[I18n-sig] Re: gettext in the standard library

Martin v. Loewis martin@loewis.home.cs.tu-berlin.de
Tue, 5 Sep 2000 00:31:25 +0200

> Any part in which one has to make a distinction between both types of
> strings.  Let's have the translator function returning a string.  

In the specific implementation that is in Python 2.0, which kind of
string should it return? It has to make a choice; just saying "I don't
care" is a bad basis for an algorithm.

> It is not important to know which kind of string.  Python takes care
> of what needs care, anyway.

No, it doesn't. It will in some cases, but won't in others.

> It should be fairly transparent to the programmer, and our API
> should be just as transparent.  Shouldn't it?

It should, but I feel it isn't.

> > header = '\x01\x01'
> > body   = _('warning')
> > message = header + body
> Perfect.  No problem.  Python will do something proper, whatever the type
> of string which `body' receives...

>>> header = '\xFF\x01'
>>> body   = u'warning'
>>> message = header + body
Traceback (most recent call last):
  File "<stdin>", line 1, in ?
UnicodeError: ASCII decoding error: ordinal not in range(128)

Is that proper? Is it what the user expected? If not, how should the
user modify her code so it does what she wanted?

> I thought that every effort was made (at least for 1.6a1 and 1.6a2) for
> developers should just _not_ be aware of the type of strings.  Is 2.0
> different?  

No, 2.0 is just the same as 1.6 in that area. I suggest you play
around with the Unicode type somewhat before recommending that API
functions should blindly return it...

> If I missed the issue, you may dismiss many things among what I wrote,
> as we are then not reasoning on the same grounds.

I don't know whether there is an issue. There is a number of cases
where mixing byte strings and Unicode strings will cause runtime
errors; it is not (and IMO shouldn't be) totally transparent.

> Shouldn't we just have confidence that Python works?

Well, I think I know how it works, and I believe that developers need
to be fully aware of Unicode vs byte strings.
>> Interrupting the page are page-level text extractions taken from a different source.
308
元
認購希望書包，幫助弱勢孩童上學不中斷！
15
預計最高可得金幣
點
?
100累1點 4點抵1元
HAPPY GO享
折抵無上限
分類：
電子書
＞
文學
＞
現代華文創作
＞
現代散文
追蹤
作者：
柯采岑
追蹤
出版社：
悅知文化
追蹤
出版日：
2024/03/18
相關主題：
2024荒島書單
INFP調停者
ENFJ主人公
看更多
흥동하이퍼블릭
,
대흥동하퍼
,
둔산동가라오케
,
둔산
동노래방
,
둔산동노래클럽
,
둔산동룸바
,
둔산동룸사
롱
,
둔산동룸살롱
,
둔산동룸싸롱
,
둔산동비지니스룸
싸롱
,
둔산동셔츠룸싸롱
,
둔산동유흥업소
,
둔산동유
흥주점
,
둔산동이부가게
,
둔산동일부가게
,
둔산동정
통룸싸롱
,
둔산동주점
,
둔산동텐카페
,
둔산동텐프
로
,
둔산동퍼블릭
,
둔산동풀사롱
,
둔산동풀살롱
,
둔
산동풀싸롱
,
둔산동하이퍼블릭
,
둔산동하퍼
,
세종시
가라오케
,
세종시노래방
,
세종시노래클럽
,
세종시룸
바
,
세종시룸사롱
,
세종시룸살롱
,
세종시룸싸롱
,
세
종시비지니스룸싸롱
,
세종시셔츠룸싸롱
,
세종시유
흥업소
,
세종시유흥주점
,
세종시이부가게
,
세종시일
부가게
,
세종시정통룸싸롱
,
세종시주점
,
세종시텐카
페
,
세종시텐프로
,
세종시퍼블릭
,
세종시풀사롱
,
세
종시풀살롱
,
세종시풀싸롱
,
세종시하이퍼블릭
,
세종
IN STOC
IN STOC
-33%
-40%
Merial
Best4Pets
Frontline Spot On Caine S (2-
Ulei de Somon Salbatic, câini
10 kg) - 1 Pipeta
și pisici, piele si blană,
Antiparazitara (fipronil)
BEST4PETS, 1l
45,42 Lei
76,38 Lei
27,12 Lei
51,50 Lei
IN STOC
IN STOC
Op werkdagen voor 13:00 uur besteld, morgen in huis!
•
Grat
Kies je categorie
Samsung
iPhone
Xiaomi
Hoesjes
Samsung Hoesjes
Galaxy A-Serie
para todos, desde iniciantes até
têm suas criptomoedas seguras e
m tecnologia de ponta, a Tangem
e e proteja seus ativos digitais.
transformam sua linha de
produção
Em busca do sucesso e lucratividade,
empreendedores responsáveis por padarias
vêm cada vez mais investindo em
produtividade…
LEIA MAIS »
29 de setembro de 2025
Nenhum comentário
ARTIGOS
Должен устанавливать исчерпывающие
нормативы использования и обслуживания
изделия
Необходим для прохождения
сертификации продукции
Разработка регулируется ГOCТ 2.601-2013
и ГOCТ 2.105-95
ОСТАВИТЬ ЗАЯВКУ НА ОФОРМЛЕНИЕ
They still can employ
elegance where available, but I promise that handing out randomly
either byte or Unicode strings will result in complaints.

> If we get Unicode out of the translating routine, there should not be much
> more needed, except maybe a final encoding of the output stream.  This,
> I feel we did not discuss enough yet (how to connect the translation
> function to the output stream encoding, as transparently as possible).
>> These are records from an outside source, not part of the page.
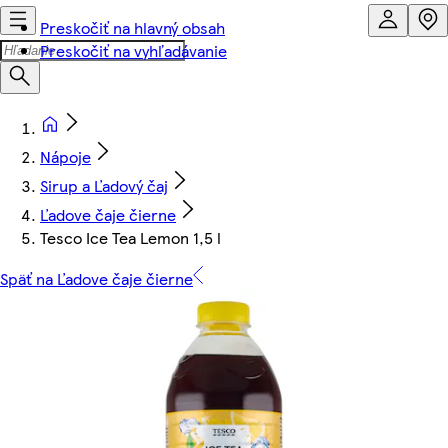
Preskočiť na hlavný obsah
Preskočiť na vyhľadávanie
Nápoje
Sirup a Ľadový čaj
Ľadove čaje čierne
Tesco Ice Tea Lemon 1,5 l
Späť na Ľadove čaje čierne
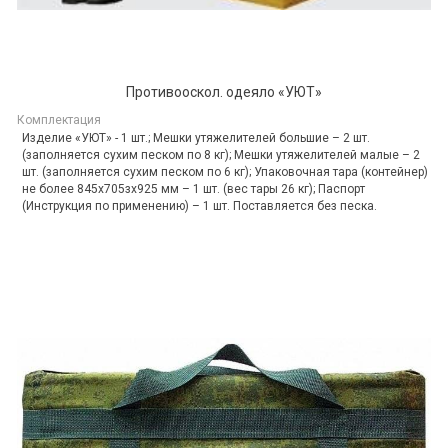
Противооскол. одеяло «УЮТ»
Комплектация
Изделие «УЮТ» - 1 шт.; Мешки утяжелителей большие – 2 шт.
(заполняется сухим песком по 8 кг); Мешки утяжелителей малые – 2
шт. (заполняется сухим песком по 6 кг); Упаковочная тара (контейнер)
не более 845х705зх925 мм – 1 шт. (вес тары 26 кг); Паспорт
(Инструкция по применению) – 1 шт. Поставляется без песка.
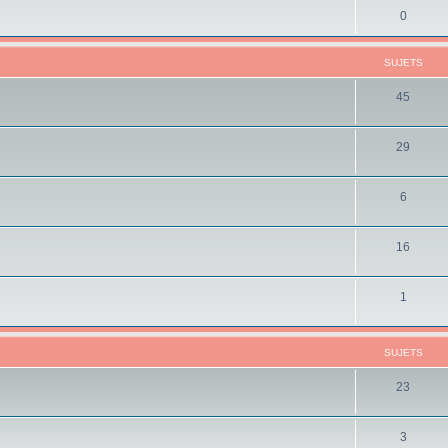
0
SUJETS
45
29
6
16
1
SUJETS
23
3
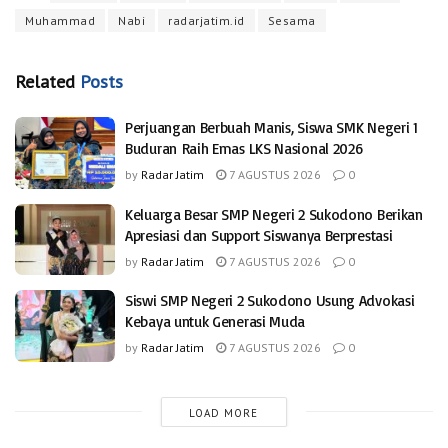
Muhammad
Nabi
radarjatim.id
Sesama
Related
Posts
Perjuangan Berbuah Manis, Siswa SMK Negeri 1
Buduran Raih Emas LKS Nasional 2026
by
Radar Jatim
7 AGUSTUS 2026
0
Keluarga Besar SMP Negeri 2 Sukodono Berikan
Apresiasi dan Support Siswanya Berprestasi
by
Radar Jatim
7 AGUSTUS 2026
0
Siswi SMP Negeri 2 Sukodono Usung Advokasi
Kebaya untuk Generasi Muda
by
Radar Jatim
7 AGUSTUS 2026
0
LOAD MORE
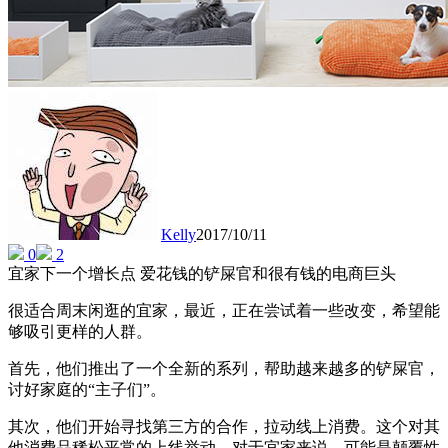
Kelly
2017/10/11
0
2
宜家下一个增长点 爱花钱的铲屎官和很有钱的电商巨头
很适合周末闲逛的宜家，最近，正在尝试着一些改变，希望能
够吸引更样的人群。
首先，他们推出了一个全新的系列，帮助越来越多的铲屎官，
讨好家庭的“主子们”。
其次，他们开始寻找第三方的合作，拉动线上消费。这个对其
他消费品稀松平常的上线举动，对于宜家来说，可能是颠覆性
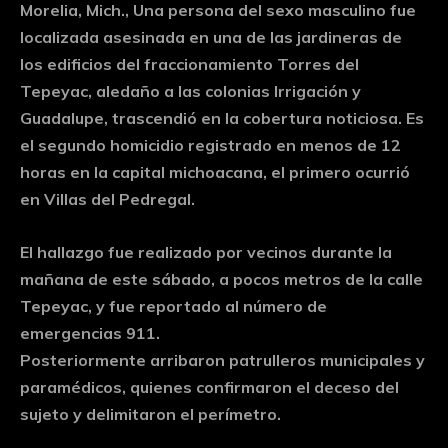
Morelia, Mich., Una persona del sexo masculino fue
localizada asesinada en una de las jardineras de
los edificios del fraccionamiento Torres del
Tepeyac, aledaño a las colonias Irrigación y
Guadalupe, trascendió en la cobertura noticiosa. Es
el segundo homicidio registrado en menos de 12
horas en la capital michoacana, el primero ocurrió
en Villas del Pedregal.
El hallazgo fue realizado por vecinos durante la
mañana de este sábado, a pocos metros de la calle
Tepeyac, y fue reportado al número de
emergencias 911.
Posteriormente arribaron patrulleros municipales y
paramédicos, quienes confirmaron el deceso del
sujeto y delimitaron el perímetro.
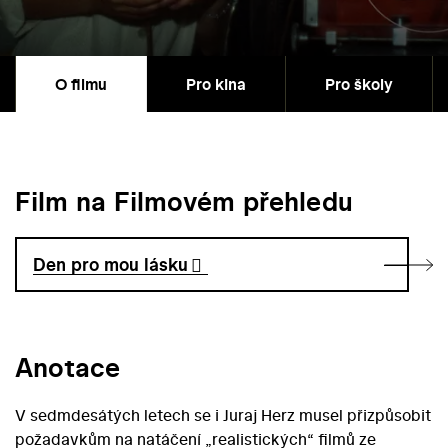
O filmu
Pro kina
Pro školy
Film na Filmovém přehledu
Den pro mou lásku
Anotace
V sedmdesátých letech se i Juraj Herz musel přizpůsobit
požadavkům na natáčení „realistických“ filmů ze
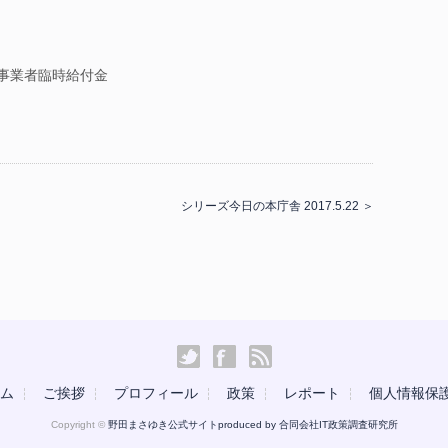
事業者臨時給付金
シリーズ今日の本庁舎 2017.5.22 ＞
ム
ご挨拶
プロフィール
政策
レポート
個人情報保
Copyright ©
野田まさゆき公式サイトproduced by
合同会社IT政策調査研究所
Indeed, this is the crucial issue. Unfortunately, we don't know how
user would eject the messages. I know that passing them to Tkinter
works well for Unicode strings, and I know passing byte strings to
stdout works well. Other combinations don't work as good:

mira% echo $LANG
mira% python    
Python 2.0b1 (#31, Aug 31 2000, 23:36:28)  [GCC 2.95.2 19991024 (release)] on linux2
Copyright 1991-1995 Stichting Mathematisch Centrum, Amsterdam
Copyright 1995-2000 Corporation for National Research Initiatives (CNRI)
>>> unicode('fön','latin-1')
>>> print unicode('fön','latin-1')

Traceback (most recent call last):
  File "<stdin>", line 1, in ?
UnicodeError: ASCII encoding error: ordinal not in range(128)

So I'd rather not return a Unicode string representing an error
message from gettext: the user expecting an error message may be
surprised about the totally unrelated UnicodeError.